Wrangling Short-Read Genomic Alignments for SILO Database

Originally this was started for wargeling short-read genomic alignments for from wastewater-sampling, into a format for easy import into Loculus and its sequence database SILO.

sr2silo is designed to process a nucliotide alignments from .bam files with metadata, translate and align reads in amino acids, gracefully handling all insertions and deletions and upload the results to the backend LAPIS-SILO.

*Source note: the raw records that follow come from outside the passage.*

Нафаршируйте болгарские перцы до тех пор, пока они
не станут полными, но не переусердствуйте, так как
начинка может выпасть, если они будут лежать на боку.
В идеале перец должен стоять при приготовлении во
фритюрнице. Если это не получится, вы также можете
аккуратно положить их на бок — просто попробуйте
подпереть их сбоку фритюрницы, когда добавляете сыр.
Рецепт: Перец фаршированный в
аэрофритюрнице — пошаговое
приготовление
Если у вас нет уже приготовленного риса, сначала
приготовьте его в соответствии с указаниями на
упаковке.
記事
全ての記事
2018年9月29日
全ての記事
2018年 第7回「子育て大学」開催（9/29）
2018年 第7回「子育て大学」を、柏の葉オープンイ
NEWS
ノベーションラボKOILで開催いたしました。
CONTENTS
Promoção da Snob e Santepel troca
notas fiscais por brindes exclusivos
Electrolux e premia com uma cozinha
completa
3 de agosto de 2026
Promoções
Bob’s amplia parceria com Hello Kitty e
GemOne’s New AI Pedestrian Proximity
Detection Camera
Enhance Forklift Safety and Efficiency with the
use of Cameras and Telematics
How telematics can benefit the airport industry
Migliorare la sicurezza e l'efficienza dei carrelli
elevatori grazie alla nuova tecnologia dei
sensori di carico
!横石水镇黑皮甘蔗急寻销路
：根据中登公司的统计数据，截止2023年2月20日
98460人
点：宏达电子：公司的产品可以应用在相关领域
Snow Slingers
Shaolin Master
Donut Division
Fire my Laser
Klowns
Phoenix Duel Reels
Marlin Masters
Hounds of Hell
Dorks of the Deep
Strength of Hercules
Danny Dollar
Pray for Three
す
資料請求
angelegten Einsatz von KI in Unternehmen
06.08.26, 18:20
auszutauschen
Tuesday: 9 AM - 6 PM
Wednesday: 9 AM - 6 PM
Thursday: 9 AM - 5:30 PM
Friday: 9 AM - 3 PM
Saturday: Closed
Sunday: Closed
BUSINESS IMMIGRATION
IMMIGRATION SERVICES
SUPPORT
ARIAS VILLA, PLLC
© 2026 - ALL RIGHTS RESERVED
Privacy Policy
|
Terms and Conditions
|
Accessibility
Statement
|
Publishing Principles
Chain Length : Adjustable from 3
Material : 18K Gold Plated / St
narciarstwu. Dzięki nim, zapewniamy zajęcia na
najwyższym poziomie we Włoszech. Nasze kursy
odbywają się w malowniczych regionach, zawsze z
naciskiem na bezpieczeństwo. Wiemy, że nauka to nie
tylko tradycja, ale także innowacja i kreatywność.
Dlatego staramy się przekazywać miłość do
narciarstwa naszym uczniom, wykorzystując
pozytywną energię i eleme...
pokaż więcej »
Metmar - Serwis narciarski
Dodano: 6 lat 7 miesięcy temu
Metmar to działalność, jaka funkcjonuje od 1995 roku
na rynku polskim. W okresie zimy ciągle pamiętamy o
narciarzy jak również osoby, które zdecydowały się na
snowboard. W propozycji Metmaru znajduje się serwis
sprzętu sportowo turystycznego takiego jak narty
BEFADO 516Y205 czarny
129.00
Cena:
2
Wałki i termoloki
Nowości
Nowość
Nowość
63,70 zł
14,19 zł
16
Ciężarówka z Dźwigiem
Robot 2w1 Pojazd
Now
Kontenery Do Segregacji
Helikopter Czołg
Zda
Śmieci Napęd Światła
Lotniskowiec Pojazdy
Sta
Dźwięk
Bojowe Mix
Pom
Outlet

For the V-Pipe to Silo implementation we carry through the following metadata:

  "metadata":{
    "read_id":"AV233803:AV044:2411515907:1:10805:5199:3294",
    "sample_id":"A1_05_2024_10_08",
    "batch_id":"20241024_2411515907",
    "sampling_date":"2024-10-08",
    "sequencing_date":"2024-10-24",
    "location_name":"Lugano (TI)",
    "read_length":"250","primer_protocol":"v532",
    "location_code":"05",
    "flow_cell_serial_number":"2411515907"
    "sequencing_well_position":"A1",
    "primer_protocol_name":"SARS-CoV-2 ARTIC V5.3.2",
    "nextclade_reference":"sars-cov-2"
    }

Setting up the repository

To build the package and maintain dependencies, we use Poetry. In particular, it's good to install it and become familiar with its basic functionalities by reading the documentation.

Installation

The project uses a modular environment system to separate core functionality, development requirements, and workflow dependencies. Environment files are located in the environments/ directory:

Core Environment Setup

For basic usage of sr2silo:

make setup

This creates the core conda environment with essential dependencies and installs the package using Poetry.

Development Environment

For development work:

make setup-dev

This command sets up the development environment with Poetry.

Workflow Environment

For working with the snakemake workflow:

make setup-workflow

This creates an environment specifically configured for running the sr2silo in snakemake workflows.

All Environments

You can set up all environments at once:

make setup-all

Additional Setup for Development

After setting up the development environment:

conda activate sr2silo-dev
poetry install --with dev
poetry run pre-commit install

Run Tests

make test

or

conda activate sr2silo-dev
pytest

Run CLI

The sr2silo CLI has two main commands:

  1. run - Not yet implemented command for future functionality
  2. import-to-loculus - Convert BAM alignments to SILO format and optionally upload

Basic Usage

The main command you'll use is import-to-loculus:

sr2silo import-to-loculus \
    --input-file INPUT.bam \
    --sample-id SAMPLE_ID \
    --batch-id BATCH_ID \
    --timeline-file TIMELINE.tsv \
    --primer-file PRIMERS.yaml \
    --output-fp OUTPUT.ndjson \
    --reference sars-cov-2

Required Arguments

  • --input-file, -i: Path to the input BAM alignment file
  • --sample-id, -s: Sample ID to use for metadata
  • --batch-id, -b: Batch ID to use for metadata
  • --timeline-file, -t: Path to the timeline metadata file
  • --primer-file, -p: Path to the primers configuration file
  • --output-fp, -o: Path for the output file (will be auto-suffixed with .ndjson.zst)

Optional Arguments

  • --reference, -r: Reference genome to use (default: "sars-cov-2")
  • --upload/--no-upload: Whether to upload results to S3 and submit to SILO (default: no-upload)

Example Usage

Here's a complete example with sample data:

sr2silo import-to-loculus \
    --input-file ./data/sample/alignments/REF_aln_trim.bam \
    --sample-id "A1_05_2024_10_08" \
    --batch-id "20241024_2411515907" \
    --timeline-file ./data/timeline.tsv \
    --primer-file ./data/primers.yaml \
    --output-fp ./results/output.ndjson \
    --reference sars-cov-2

To also upload the results to SILO, add the --upload flag:

sr2silo import-to-loculus \
    # ...same arguments as above... \
    --upload

Tool Sections

The code quality checks run on GitHub can be seen in

  • .github/workflows/test.yml for the python package CI/CD,

We are using:

  • Ruff to lint the code.
  • Black to format the code.
  • Pyright to check the types.
  • Pytest to run the unit tests code and workflows.
  • Interrogate to check the documentation.

Contributing

This project welcomes contributions and suggestions. For details, visit the repository's Contributor License Agreement (CLA) and Code of Conduct pages.